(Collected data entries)
= Beginning of Section =
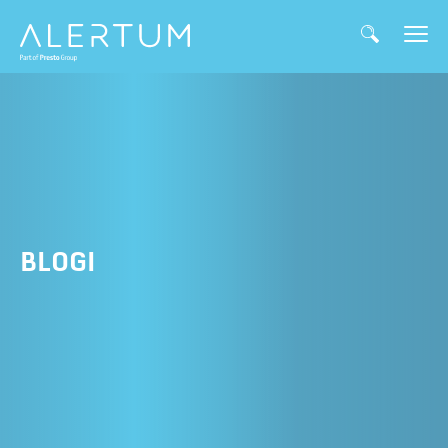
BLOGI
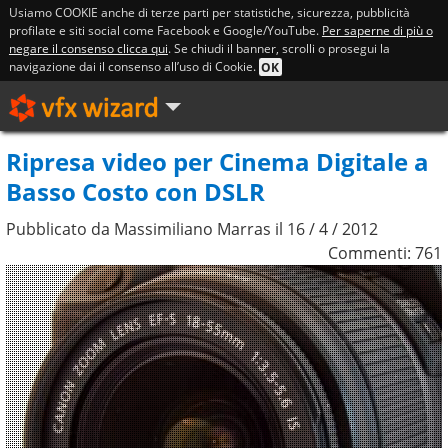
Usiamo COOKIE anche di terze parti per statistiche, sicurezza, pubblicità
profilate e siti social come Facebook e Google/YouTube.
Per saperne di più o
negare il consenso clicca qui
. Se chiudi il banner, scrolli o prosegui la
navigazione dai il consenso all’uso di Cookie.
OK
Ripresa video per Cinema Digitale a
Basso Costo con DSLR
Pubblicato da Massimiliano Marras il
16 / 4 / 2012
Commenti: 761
= End of Section =
◆ What you have to do: Pictures omitted, give the entries again exactly.

◆ Reply to the task:
BLOGI
Usiamo COOKIE anche di terze parti per statistiche, sicurezza, pubblicità
profilate e siti social come Facebook e Google/YouTube.
Per saperne di più o
negare il consenso clicca qui
. Se chiudi il banner, scrolli o prosegui la
navigazione dai il consenso all’uso di Cookie.
OK
Ripresa video per Cinema Digitale a
Basso Costo con DSLR
Pubblicato da Massimiliano Marras il
16 / 4 / 2012
Commenti: 761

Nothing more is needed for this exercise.